Timer function to provide time in nano seconds using C++


I wish to calculate the time it took for an API to return a value. The time taken for such an action is in the space of nano seconds. As the API is a C++ class/function, I am using the timer.h to caculate the same:

  #include <ctime>
  #include <cstdio>

  using namespace std;

  int main(int argc, char** argv) {

      clock_t start;
      double diff;
      start = clock();
      diff = ( std::clock() - start ) / (double)CLOCKS_PER_SEC;
      cout<<"printf: "<< diff <<'\n';

      return 0;

The above code gives the time in seconds. How do I get the same in nano seconds and with more precision?

7/14/2015 1:22:56 PM

Accepted Answer

What others have posted about running the function repeatedly in a loop is correct.

For Linux (and BSD) you want to use clock_gettime().

#include <sys/time.h>

int main()
   timespec ts;
   // clock_gettime(CLOCK_MONOTONIC, &ts); // Works on FreeBSD
   clock_gettime(CLOCK_REALTIME, &ts); // Works on Linux

For windows you want to use the QueryPerformanceCounter. And here is more on QPC

Apparently there is a known issue with QPC on some chipsets, so you may want to make sure you do not have those chipset. Additionally some dual core AMDs may also cause a problem. See the second post by sebbbi, where he states:

QueryPerformanceCounter() and QueryPerformanceFrequency() offer a bit better resolution, but have different issues. For example in Windows XP, all AMD Athlon X2 dual core CPUs return the PC of either of the cores "randomly" (the PC sometimes jumps a bit backwards), unless you specially install AMD dual core driver package to fix the issue. We haven't noticed any other dual+ core CPUs having similar issues (p4 dual, p4 ht, core2 dual, core2 quad, phenom quad).

EDIT 2013/07/16:

It looks like there is some controversy on the efficacy of QPC under certain circumstances as stated in http://msdn.microsoft.com/en-us/library/windows/desktop/ee417693(v=vs.85).aspx

...While QueryPerformanceCounter and QueryPerformanceFrequency typically adjust for multiple processors, bugs in the BIOS or drivers may result in these routines returning different values as the thread moves from one processor to another...

However this StackOverflow answer https://stackoverflow.com/a/4588605/34329 states that QPC should work fine on any MS OS after Win XP service pack 2.

This article shows that Windows 7 can determine if the processor(s) have an invariant TSC and falls back to an external timer if they don't. http://performancebydesign.blogspot.com/2012/03/high-resolution-clocks-and-timers-for.html Synchronizing across processors is still an issue.

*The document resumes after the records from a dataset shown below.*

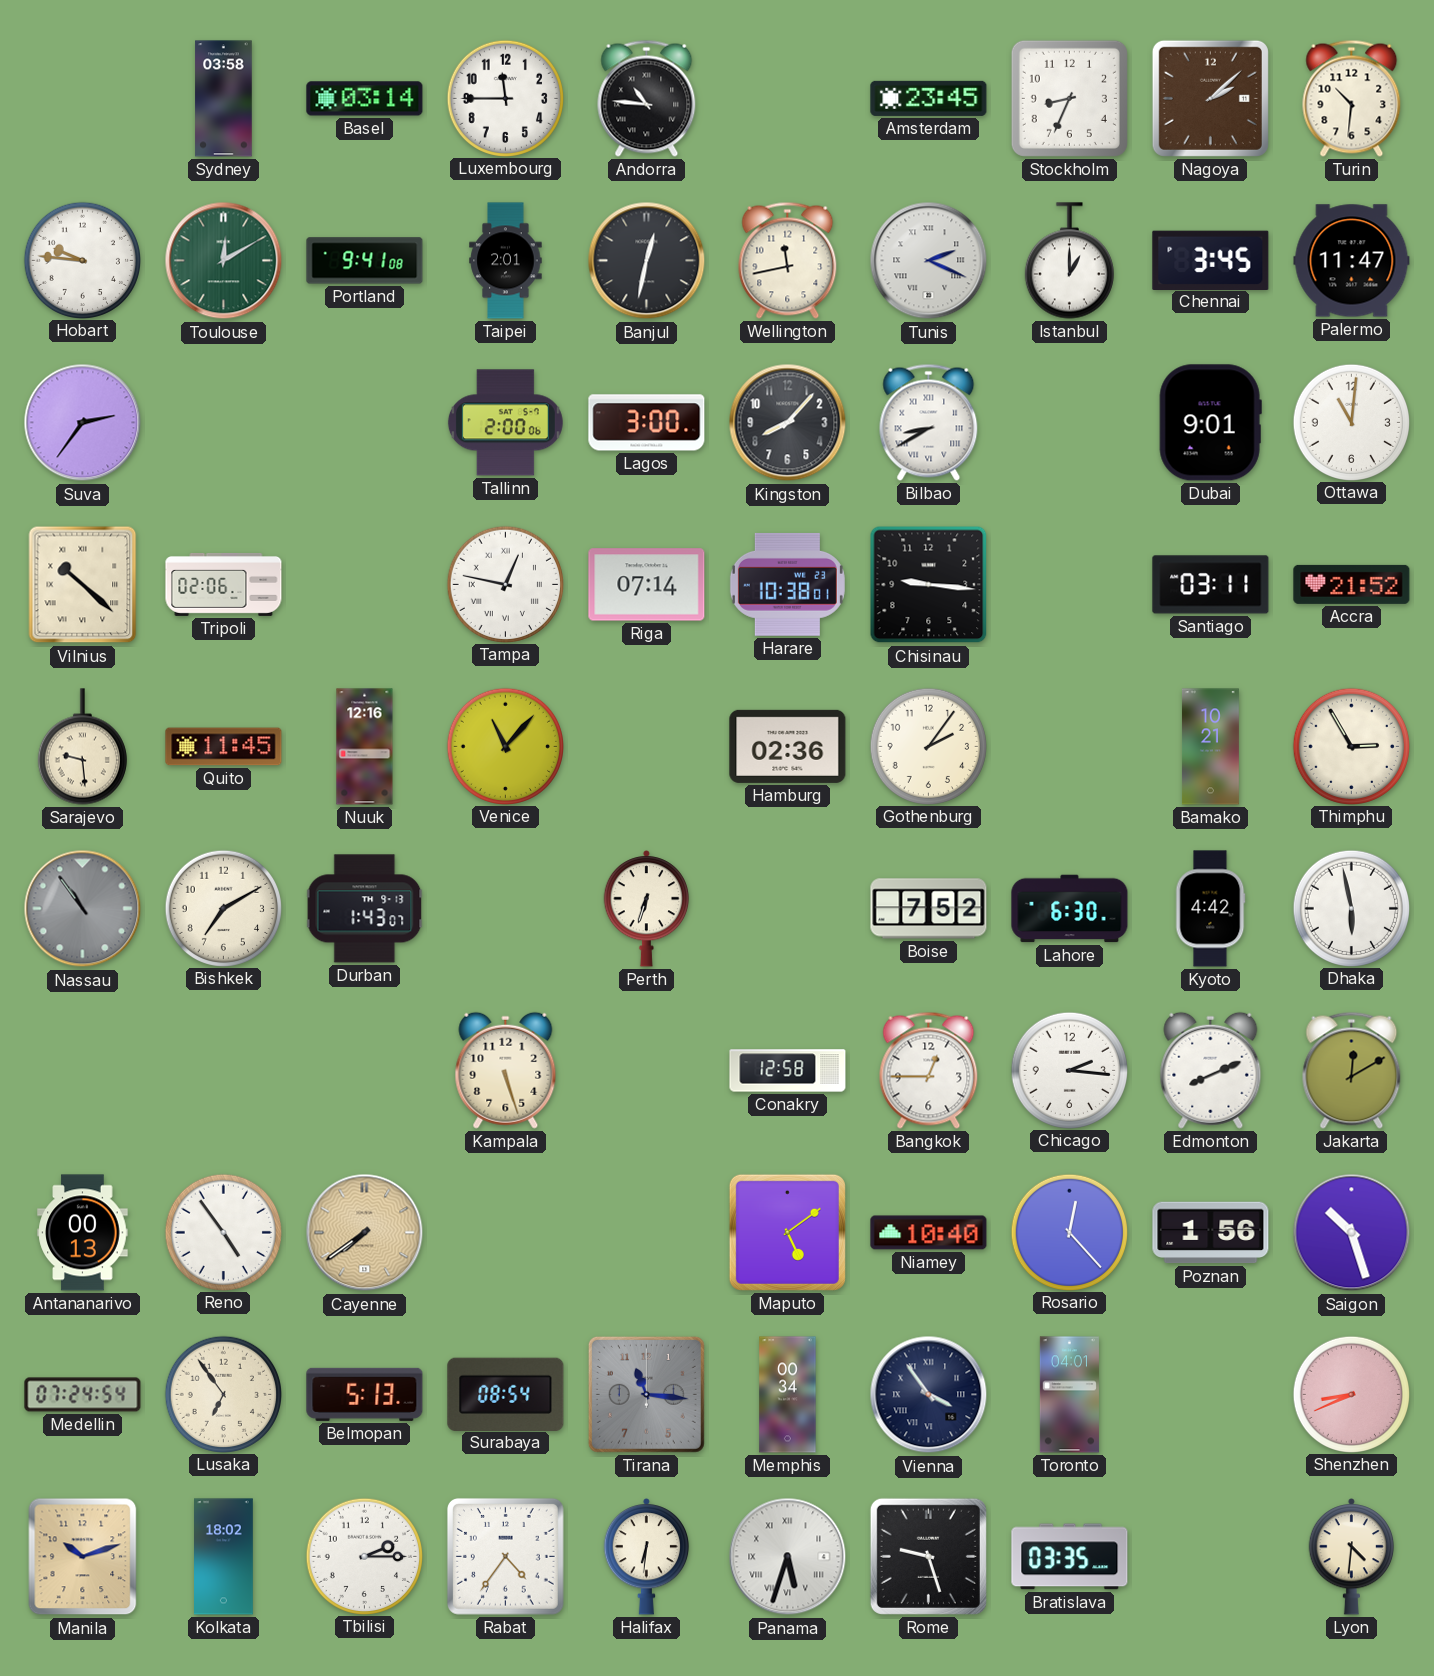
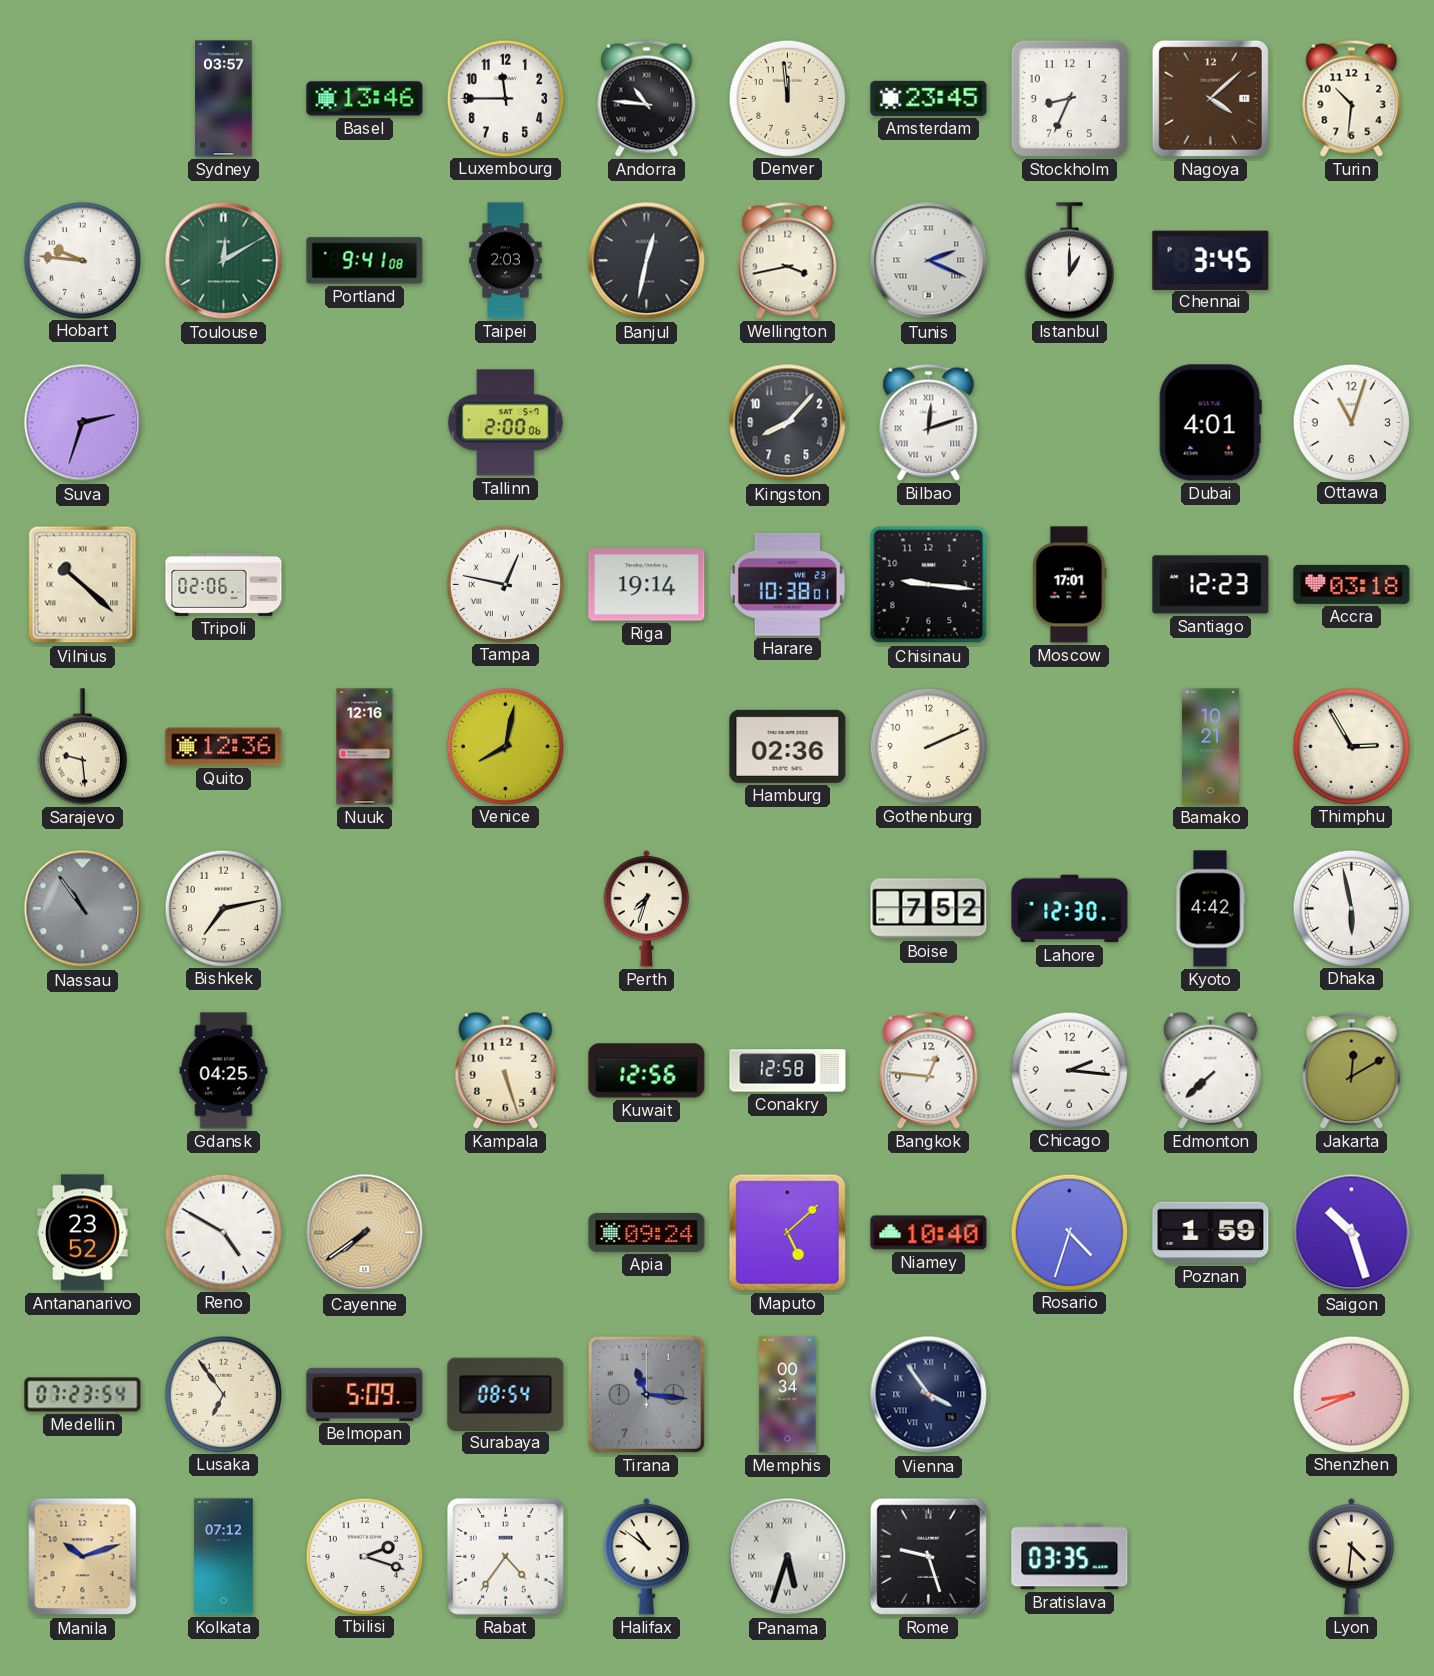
Sydney: 03:58 -> 03:57
Basel: 03:14 -> 13:46
Denver: none -> 11:59
Nagoya: 2:08 -> 4:08
Taipei: 2:01 -> 2:03
Wellington: 11:43 -> 3:43
Palermo: 11:47 -> none
Suva: 2:36 -> 2:33
Lagos: 3:00 -> none
Bilbao: 8:40 -> 12:12
Dubai: 9:01 -> 4:01
Ottawa: 11:01 -> 11:03
Riga: 07:14 -> 19:14
Moscow: none -> 17:01
Santiago: 03:11 -> 12:23
Accra: 21:52 -> 03:18
Quito: 11:45 -> 12:36
Venice: 11:07 -> 8:02
Gothenburg: 2:06 -> 2:11
Bishkek: 7:10 -> 7:13
Durban: 1:43 -> none
Perth: 6:33 -> 7:33
Lahore: 6:30 -> 12:30
Gdansk: none -> 04:25
Kuwait: none -> 12:56
Bangkok: 12:45 -> 12:46
Edmonton: 8:11 -> 7:38
Antananarivo: 00:13 -> 23:52
Reno: 4:54 -> 4:50
Apia: none -> 09:24
Maputo: 5:09 -> 5:08
Rosario: 12:23 -> 4:33
Poznan: 1:56 -> 1:59
Medellin: 07:24 -> 07:23
Belmopan: 5:13 -> 5:09
Toronto: 04:01 -> none
Kolkata: 18:02 -> 07:12
Tbilisi: 2:15 -> 2:18
Halifax: 6:31 -> 10:51
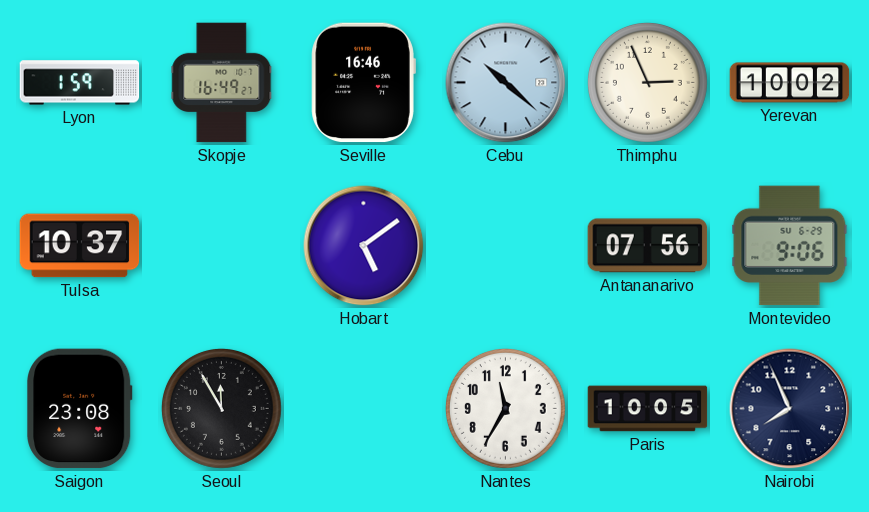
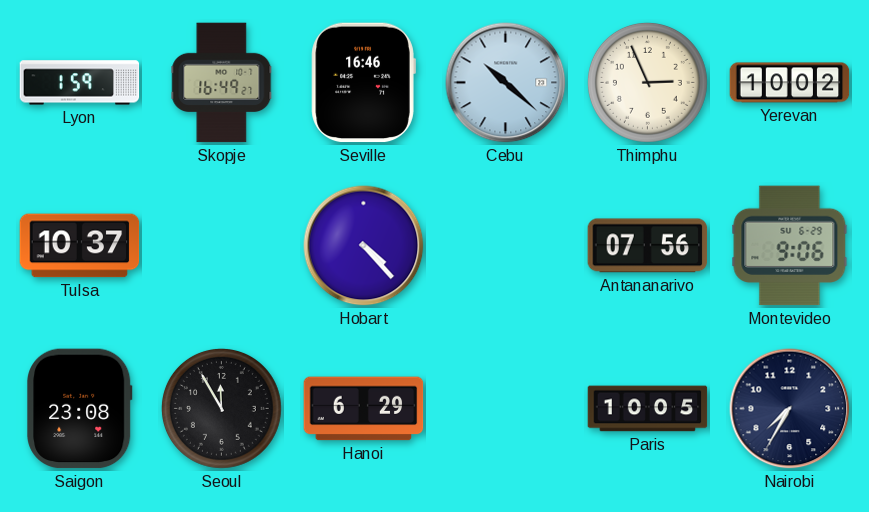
Hobart: 5:09 -> 4:23
Hanoi: none -> 6:29
Nantes: 11:35 -> none
Nairobi: 7:56 -> 7:35
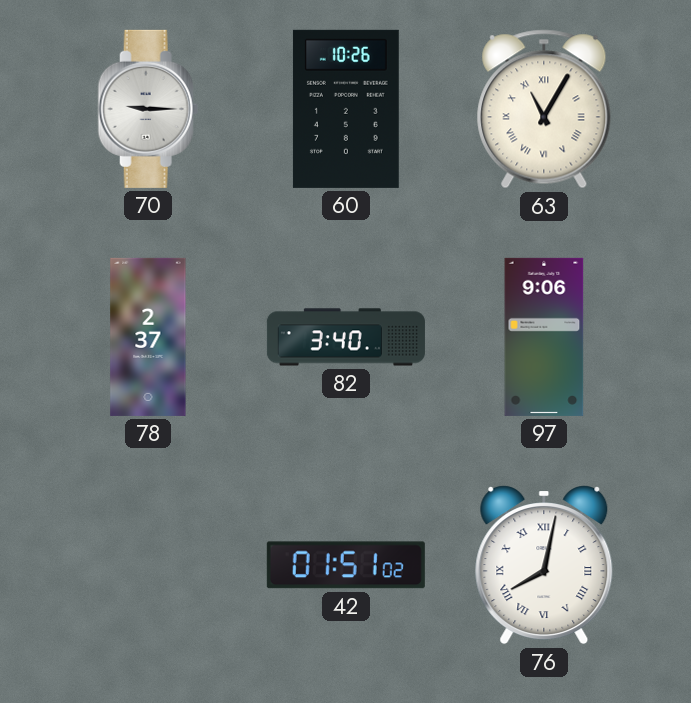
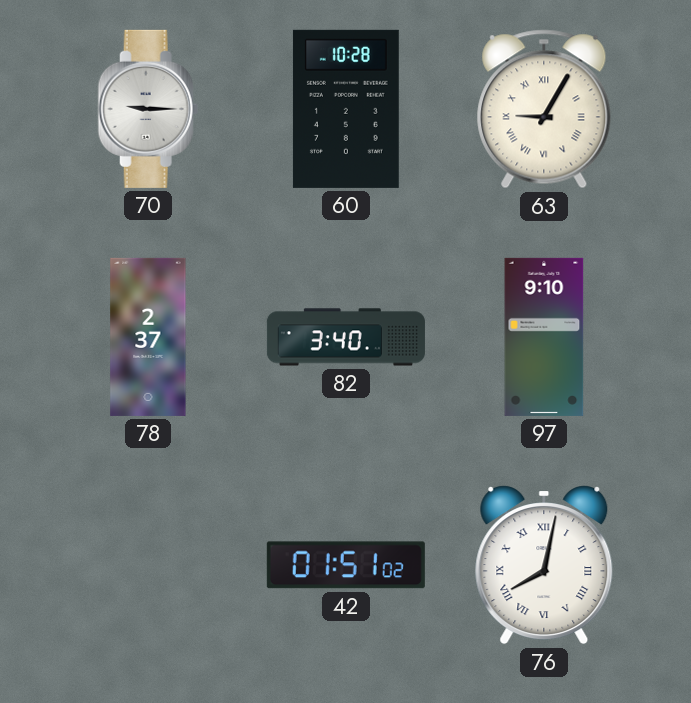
60: 10:26 -> 10:28
63: 11:05 -> 9:05
97: 9:06 -> 9:10
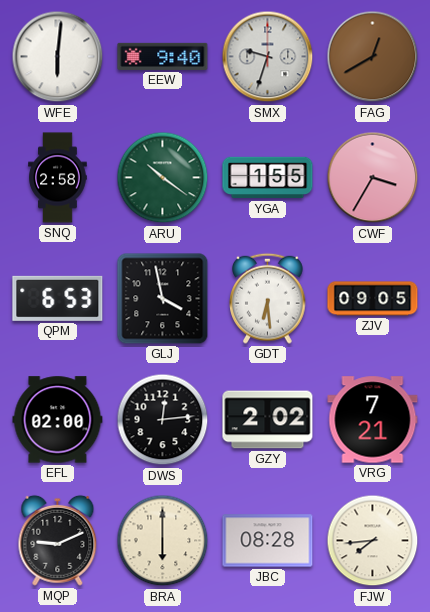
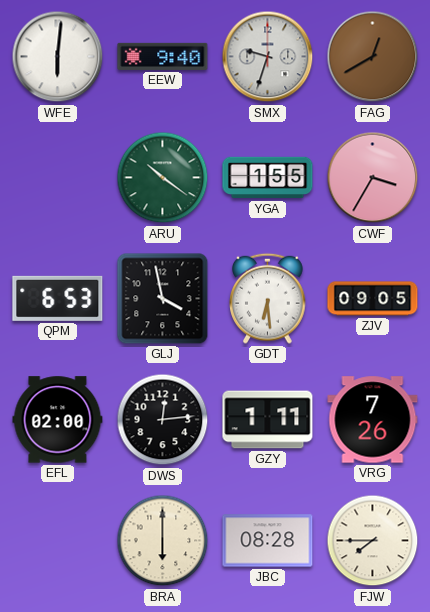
SNQ: 2:58 -> none
GZY: 2:02 -> 1:11
VRG: 7:21 -> 7:26
MQP: 9:11 -> none
FJW: 7:44 -> 7:45
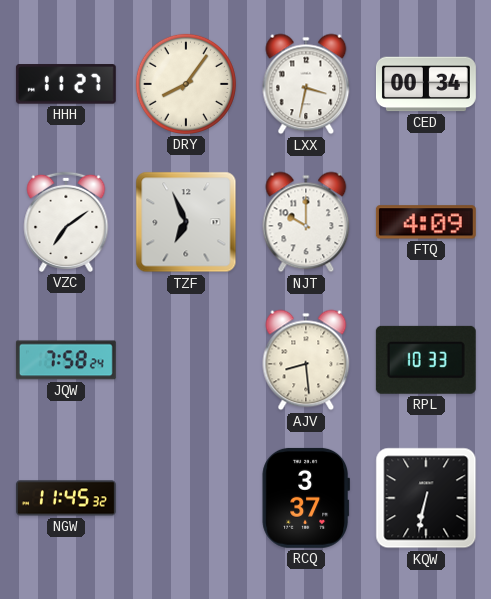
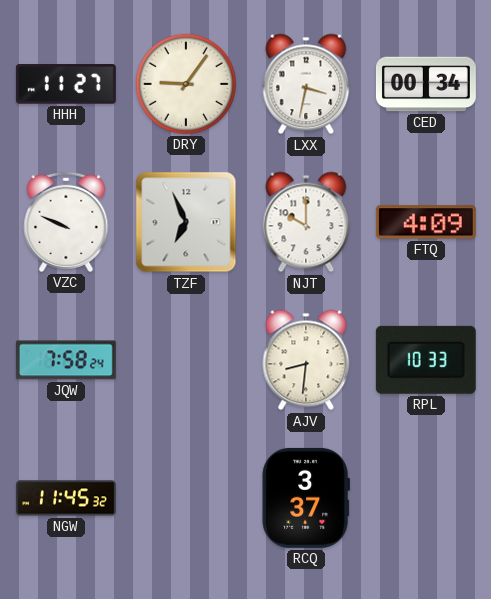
DRY: 8:06 -> 9:06
VZC: 7:09 -> 9:49
AJV: 8:29 -> 8:31
KQW: 6:32 -> none
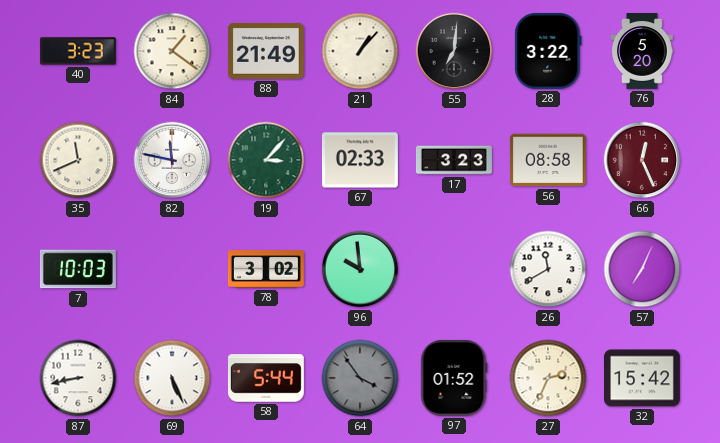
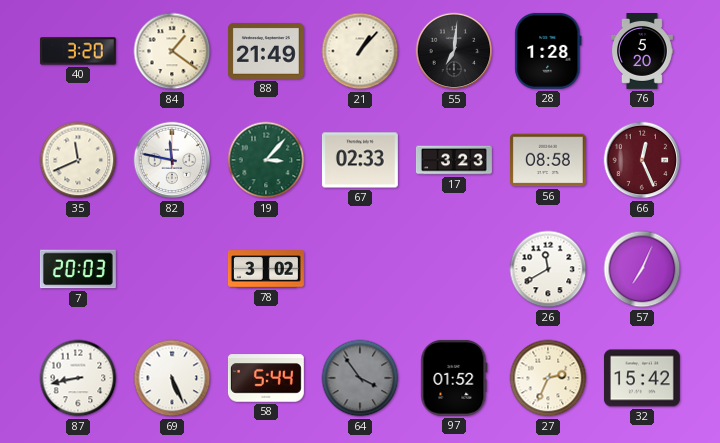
40: 3:23 -> 3:20
28: 3:22 -> 1:28
7: 10:03 -> 20:03
96: 9:59 -> none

Other fine reading related to timers:

See the comments for more details.

5/23/2017 12:32:26 PM

This new answer uses C++11's <chrono> facility. While there are other answers that show how to use <chrono>, none of them shows how to use <chrono> with the RDTSC facility mentioned in several of the other answers here. So I thought I would show how to use RDTSC with <chrono>. Additionally I'll demonstrate how you can templatize the testing code on the clock so that you can rapidly switch between RDTSC and your system's built-in clock facilities (which will likely be based on clock(), clock_gettime() and/or QueryPerformanceCounter.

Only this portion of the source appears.